QFI executive director Maggie Mitchell Salem noted that the project is running on the American side with a high level of autonomy and that a translation project for teenagers was chosen because, in her words, “interactions between adults made the kids (ex-exchange participants) think they could do better.” The YALLAH project was the brainchild of two QFI exchange alumni, Damon Mallory and Fahad al-Nahdi. According to QFI, Mallory and al-Nahdi approached the organization with a proposal shortly after participating in a Spring 2010 program and secured funding several months later.
QFI, which funds YALLAH, is headed by Sheikh Jassim Bin Abdulaziz Bin Jassim al-Thani. Al-Thani is a member of the Qatari royal family in his thirties best known as as a member of the supervisory board of carmakers Porsche. QFI's board includes Citigroup chairman emeritus Sandy Weill and Carnegie Corporation president Vartan Gregorian. Although independent of the Qatar government, QFI has numerous ties to the emirate's power structure.

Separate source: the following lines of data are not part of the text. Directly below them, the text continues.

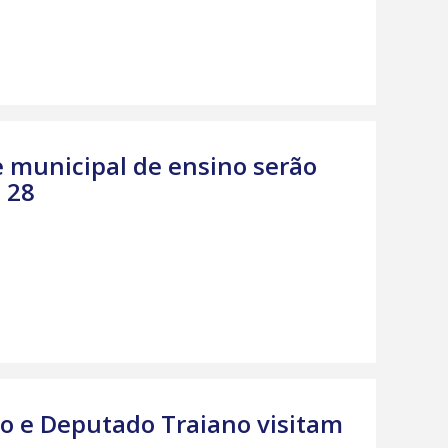
e municipal de ensino serão
 28
to e Deputado Traiano visitam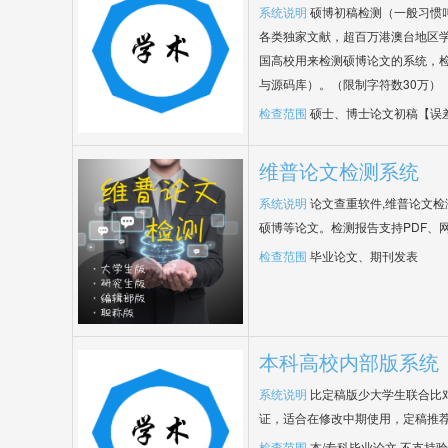
系统说明
硕博初稿检测（一般习惯
各类独家文献，超百万港澳台地区
国高校用来检测硕博论文的系统，检
与源码库）。（限制字符数30万）
检查范围
硕士、博士论文初稿【误
维普论文检测系统
系统说明
论文查重软件,维普论文
硕博等论文。检测报告支持PDF、
检查范围
毕业论文、期刊发表
本科高校内部版系统
系统说明
比定稿版少大学生联合比
证，适合在修改中期使用，定稿推荐
检查范围
本/专科毕业论文,不支持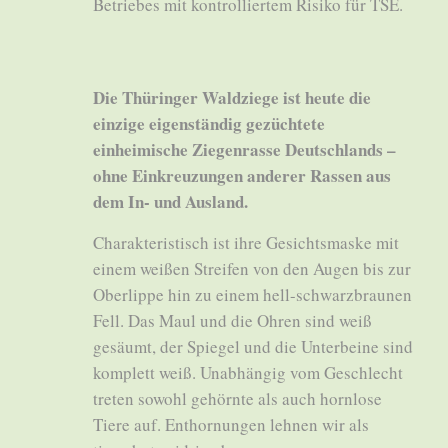
Betriebes mit kontrolliertem Risiko für TSE.
Die Thüringer Waldziege ist heute die
einzige eigenständig gezüchtete
einheimische Ziegenrasse Deutschlands –
ohne Einkreuzungen anderer Rassen aus
dem In- und Ausland.
Charakteristisch ist ihre Gesichtsmaske mit
einem weißen Streifen von den Augen bis zur
Oberlippe hin zu einem hell-schwarzbraunen
Fell. Das Maul und die Ohren sind weiß
gesäumt, der Spiegel und die Unterbeine sind
komplett weiß. Unabhängig vom Geschlecht
treten sowohl gehörnte als auch hornlose
Tiere auf. Enthornungen lehnen wir als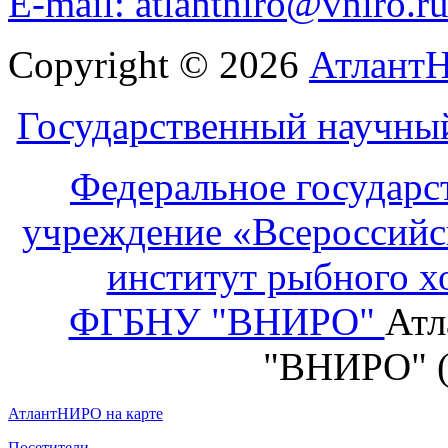
E-mail: atlantniro@vniro.r
Copyright © 2026
Атлант
Государственный научны
Федеральное государс
учреждение «Всероссийс
институт рыбного х
ФГБНУ "ВНИРО"
Атл
"ВНИРО" 
АтлантНИРО на карте
Посетители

The Clinton Global Initiative, founded by former President Bill Clinton, nominated YALLAH as one of their 2010 Commitments to Action. While no funding is provided by Clinton, the Initiative provides logistical support and monitors the benchmarks of nominees.
For QFI and the Qatari government, the program is a stroke of public diplomacy genius. Qatar is a small emirate surrounded by much larger neighbors such as Saudi Arabia and Iran. Qatari foreign policy has consisted of walking on eggshells between American and Iranian interests, while attempting to assert the country's presence on the international stage.
The Qatar Foundation, QFI's founding donor, helped arrange for Education City, a massive collection of overseas campuses for American universities including Georgetown and Carnegie Mellon, to open in Doha. Most importantly, Qatar is the home of the Al Jazeera television network. Al Jazeera maintains unclear business and ideological ties to the Qatari government and royal family, and has played a major part in Qatari public diplomacy.
Projects such as YALLAH also indicate new paths for public diplomacy through social media. Maintaining a message board, offering a translation mechanism and instituting benchmarks to keep American and Qatari teens talking costs QFI relatively little. Participants on both sides come from demographics that are likely to be future influencers: it is not every American teenager who is able to travel to Qatar and not every resident of Qatar can travel to America.
For QFI, apart from the very desirable philanthropic benefits, it means a low-cost way of connecting future American and Qatari influencers with each other. That's not a bad public diplomacy idea at all.